Items listed in a dataset:
***

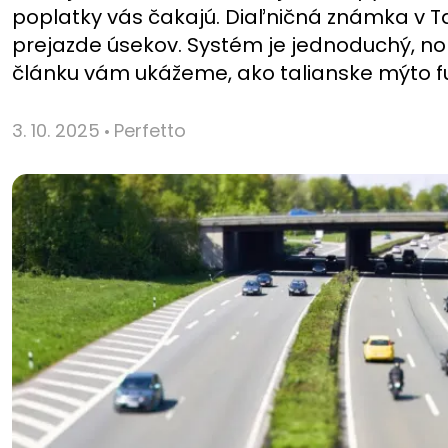
poplatky vás čakajú. Diaľničná známka v Ta
prejazde úsekov. Systém je jednoduchý, no 
článku vám ukážeme, ako talianske mýto fung
3. 10. 2025
Perfetto
•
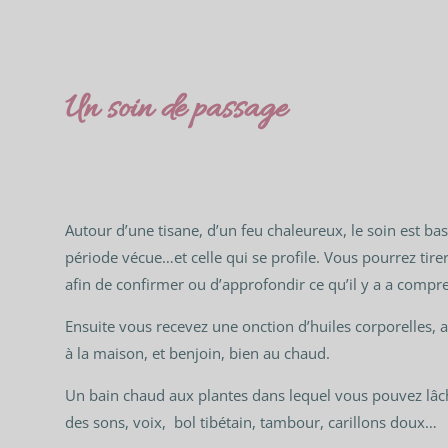
Un soin de passage
Autour d’une tisane, d’un feu chaleureux, le soin est basé
période vécue…et celle qui se profile. Vous pourrez tire
afin de confirmer ou d’approfondir ce qu’il y a a compr
Ensuite vous recevez une onction d’huiles corporelles, 
à la maison, et benjoin, bien au chaud.
Un bain chaud aux plantes dans lequel vous pouvez lâch
des sons, voix, bol tibétain, tambour, carillons doux…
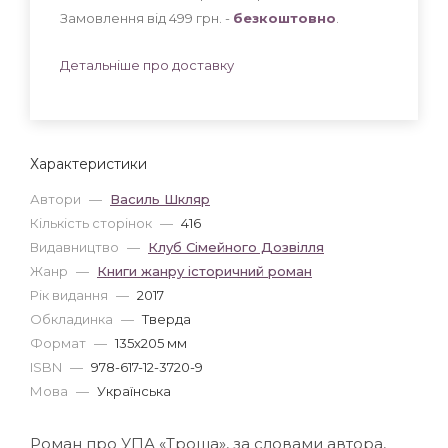
Замовлення від 499 грн. -
безкоштовно
.
Детальніше про доставку
Характеристики
Автори
—
Василь Шкляр
Кількість сторінок
—
416
Видавництво
—
Клуб Сімейного Дозвілля
Жанр
—
Книги жанру історичний роман
Рік видання
—
2017
Обкладинка
—
Тверда
Формат
—
135x205 мм
ISBN
—
978-617-12-3720-9
Мова
—
Українська
Роман про УПА «Троща», за словами автора,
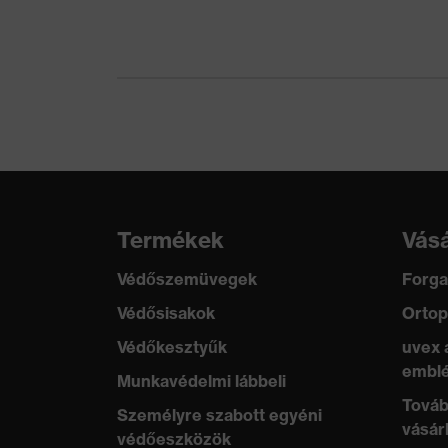
Ellenző hossza
Hosszú karima
Mechanikus kockázatokkal
Állszíjnyitó 15
szembeni védelem
szembeni védele
Termikus kockázatokkal
Lángállóság, Hi
szembeni védelem
Termékek
Vásá
Védőszemüvegek
Forga
Védősisakok
Ortop
Védőkesztyűk
uvex 
emblé
Munkavédelmi lábbeli
Továb
Személyre szabott egyéni
vásár
védőeszközök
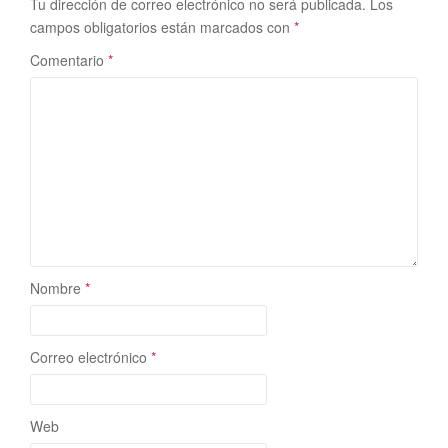
Tu dirección de correo electrónico no será publicada.
Los
campos obligatorios están marcados con
*
Comentario
*
Nombre
*
Correo electrónico
*
Web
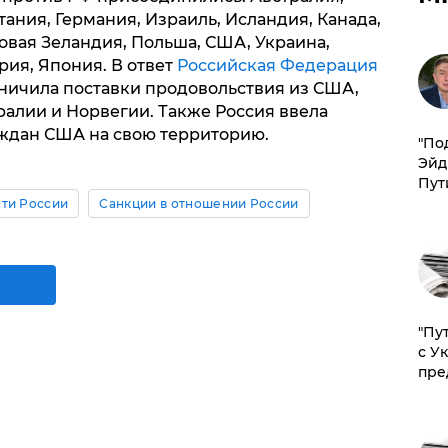
ания, Германия, Израиль, Исландия, Канада,
овая Зеландия, Польша, США, Украина,
ия, Япония. В ответ
Российская Федерация
ничила поставки продовольствия из США,
ралии и Норвегии. Также Россия ввела
аждан США на свою территорию.
​"По
Эйд
Пут
ти России
Санкции в отношении России
"Пу
с У
пре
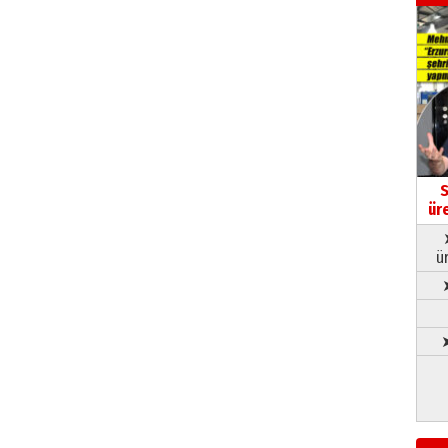
S
ür
ü
➤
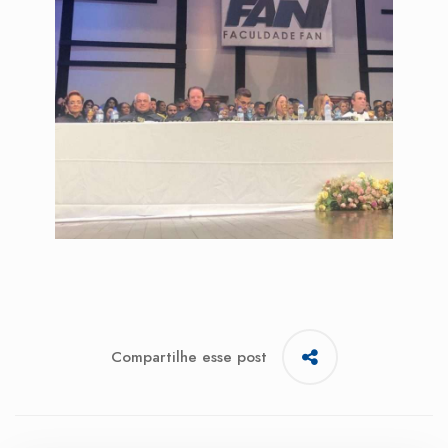
Compartilhe esse post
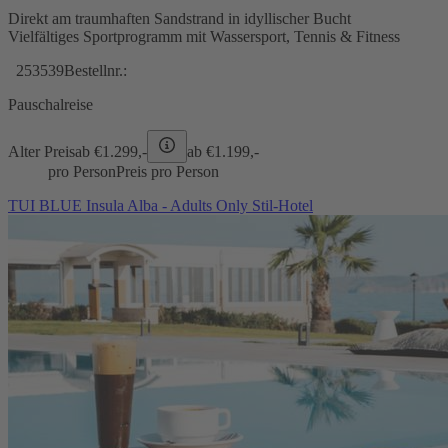
Direkt am traumhaften Sandstrand in idyllischer Bucht
Vielfältiges Sportprogramm mit Wassersport, Tennis & Fitness
253539
Bestellnr.:
Pauschalreise
Alter Preis
ab €
1.299,-
ab €
1.199,-
pro Person
Preis pro Person
TUI BLUE Insula Alba - Adults Only Stil-Hotel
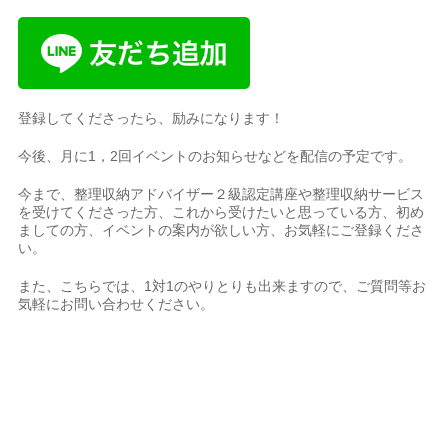
登録してくださったら、励みになります！
今後、月に1，2回イベントのお知らせなどを配信の予定です。
今まで、整理収納アドバイザー２級認定講座や整理収納サービス
を受けてくださった方、これから受けたいと思っている方、初め
ましての方、イベントの案内が欲しい方、お気軽にご登録くださ
い。
また、こちらでは、1対1のやりとりも出来ますので、ご質問等お
気軽にお問い合わせください。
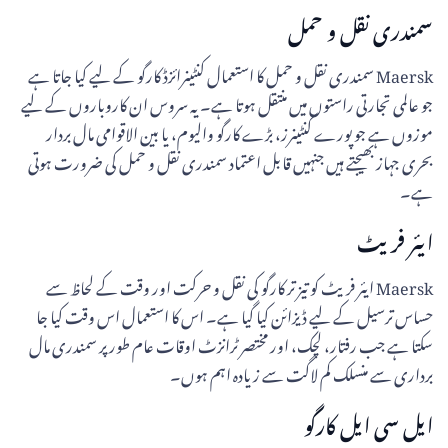
سمندری نقل و حمل
Maersk سمندری نقل و حمل کا استعمال کنٹینرائزڈ کارگو کے لیے کیا جاتا ہے
جو عالمی تجارتی راستوں میں منتقل ہوتا ہے۔ یہ سروس ان کاروباروں کے لیے
موزوں ہے جو پورے کنٹینرز، بڑے کارگو والیوم، یا بین الاقوامی مال بردار
بحری جہاز بھیجتے ہیں جنہیں قابل اعتماد سمندری نقل و حمل کی ضرورت ہوتی
ہے۔
ایئر فریٹ
Maersk ایئر فریٹ کو تیز تر کارگو کی نقل و حرکت اور وقت کے لحاظ سے
حساس ترسیل کے لیے ڈیزائن کیا گیا ہے۔ اس کا استعمال اس وقت کیا جا
سکتا ہے جب رفتار، لچک، اور مختصر ٹرانزٹ اوقات عام طور پر سمندری مال
برداری سے منسلک کم لاگت سے زیادہ اہم ہوں۔
ایل سی ایل کارگو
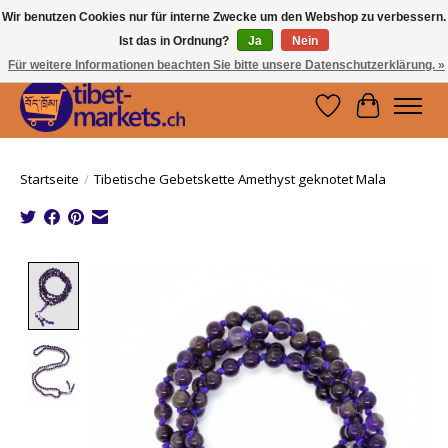
Wir benutzen Cookies nur für interne Zwecke um den Webshop zu verbessern.
Ist das in Ordnung?
Ja
Nein
Handwerkskunst vom Dach der Welt.
Holen Sie sich ein Stück Tibet.
Für weitere Informationen beachten Sie bitte unsere Datenschutzerklärung. »
Wunschzettel
Ihr Waren
Startseite
/
Tibetische Gebetskette Amethyst geknotet Mala
Product image slideshow Items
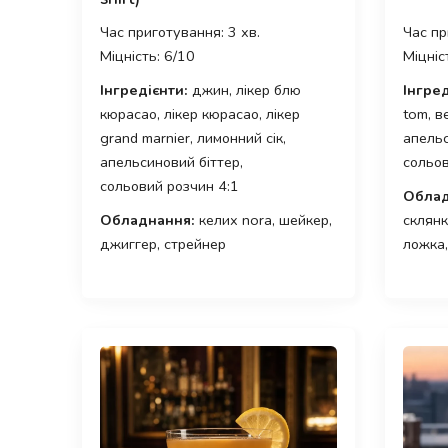
Час приготування: 3 хв.
Час пр
Міцність: 6/10
Міцніс
Інгредієнти:
джин, лікер блю
Інгред
кюрасао, лікер кюрасао, лікер
tom, в
grand marnier, лимонний сік,
апельс
апельсиновий біттер,
сольов
сольовий розчин 4:1
Облад
Обладнання:
келих nora, шейкер,
склянк
джиггер, стрейнер
ложка,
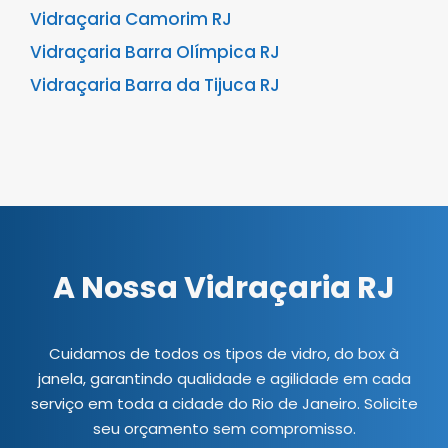
Vidraçaria Camorim RJ
Vidraçaria Barra Olímpica RJ
Vidraçaria Barra da Tijuca RJ
A Nossa Vidraçaria RJ
Cuidamos de todos os tipos de vidro, do box à
janela, garantindo qualidade e agilidade em cada
serviço em toda a cidade do Rio de Janeiro. Solicite
seu orçamento sem compromisso.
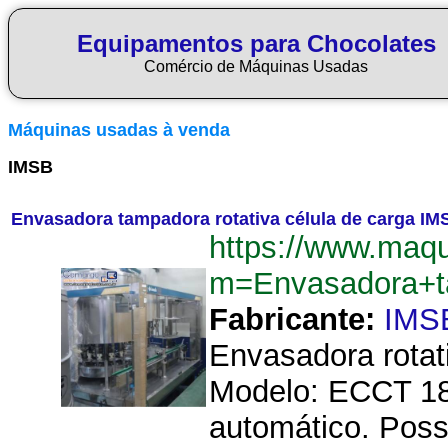
Equipamentos para Chocolates
Comércio de Máquinas Usadas
Máquinas usadas à venda
IMSB
Envasadora tampadora rotativa célula de carga I
https://www.maq
m=Envasadora+t
Fabricante:
IMS
Envasadora rotat
Modelo: ECCT 18 
automático. Poss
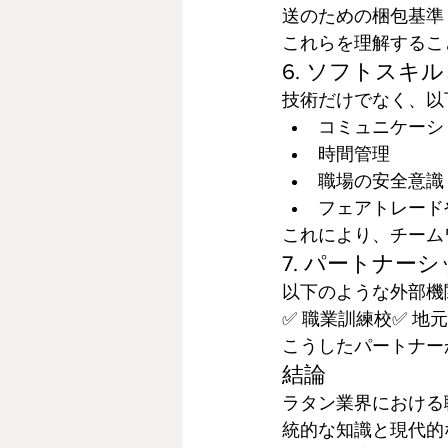
送のための梱包基準
これらを理解するこ
6. ソフトスキ
技術だけでなく、以
コミュニケーシ
時間管理
職場の安全意識
フェアトレード
これにより、チーム
7. パートナー
以下のような外部機
✅ 職業訓練校✅ 地
こうしたパートナー
結論
ラタン業界における
統的な知識と現代的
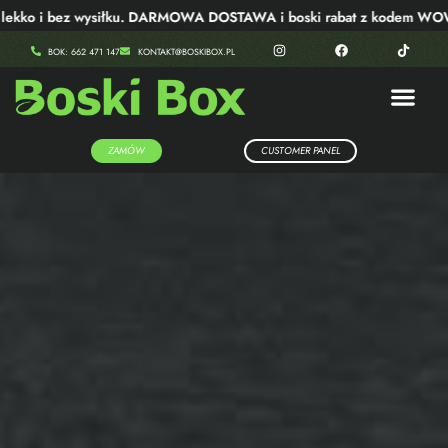
o i bez wysiłku. DARMOWA DOSTAWA i boski rabat z kodem WOW40!
BOK: 662 471 147
KONTAKT@BOSKIBOX.PL
ZAMÓW
CUSTOMER PANEL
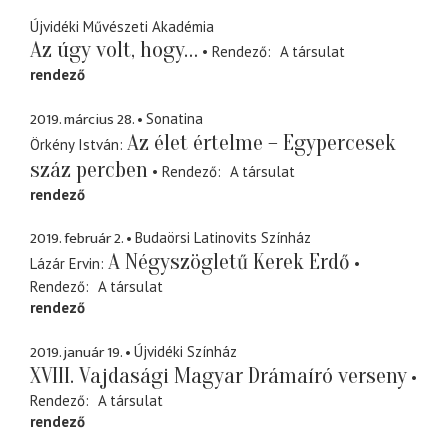
Újvidéki Művészeti Akadémia
Az úgy volt, hogy…
Rendező
A társulat
rendező
2019. március 28.
Sonatina
Az élet értelme – Egypercesek
Örkény István
száz percben
Rendező
A társulat
rendező
2019. február 2.
Budaörsi Latinovits Színház
A Négyszögletű Kerek Erdő
Lázár Ervin
Rendező
A társulat
rendező
2019. január 19.
Újvidéki Színház
XVIII. Vajdasági Magyar Drámaíró verseny
Rendező
A társulat
rendező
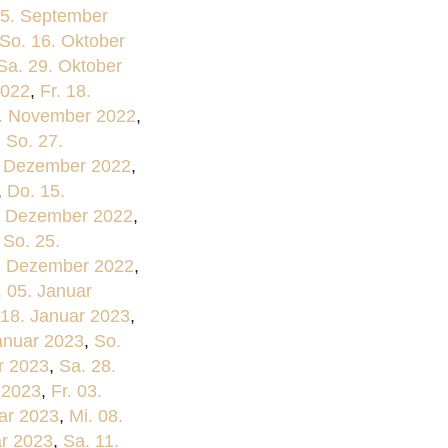
25. September
So. 16. Oktober
Sa. 29. Oktober
2022
,
Fr. 18.
3. November 2022
,
,
So. 27.
. Dezember 2022
,
,
Do. 15.
. Dezember 2022
,
,
So. 25.
8. Dezember 2022
,
 05. Januar
 18. Januar 2023
,
anuar 2023
,
So.
r 2023
,
Sa. 28.
 2023
,
Fr. 03.
ar 2023
,
Mi. 08.
ar 2023
,
Sa. 11.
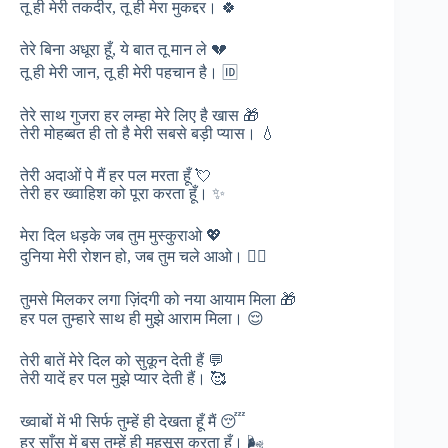
तू ही मेरी तकदीर, तू ही मेरा मुकद्दर। 🍀
तेरे बिना अधूरा हूँ, ये बात तू मान ले 💔
तू ही मेरी जान, तू ही मेरी पहचान है। 🆔
तेरे साथ गुजरा हर लम्हा मेरे लिए है खास 🎁
तेरी मोहब्बत ही तो है मेरी सबसे बड़ी प्यास। 💧
तेरी अदाओं पे मैं हर पल मरता हूँ 💘
तेरी हर ख्वाहिश को पूरा करता हूँ। ✨
मेरा दिल धड़के जब तुम मुस्कुराओ 💖
दुनिया मेरी रोशन हो, जब तुम चले आओ। 🚶‍♀️
तुमसे मिलकर लगा ज़िंदगी को नया आयाम मिला 🎁
हर पल तुम्हारे साथ ही मुझे आराम मिला। 😌
तेरी बातें मेरे दिल को सुकून देती हैं 💬
तेरी यादें हर पल मुझे प्यार देती हैं। 🥰
ख्वाबों में भी सिर्फ तुम्हें ही देखता हूँ मैं 😴
हर साँस में बस तुम्हें ही महसूस करता हूँ। 🌬️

***

> **WHAT TO DO**
Go through the entries. Report every line that contains the word "Envasadora".

> **EXPECTED ANSWER**
Envasadora tampadora rotativa célula de carga I
m=Envasadora+t
Envasadora rotat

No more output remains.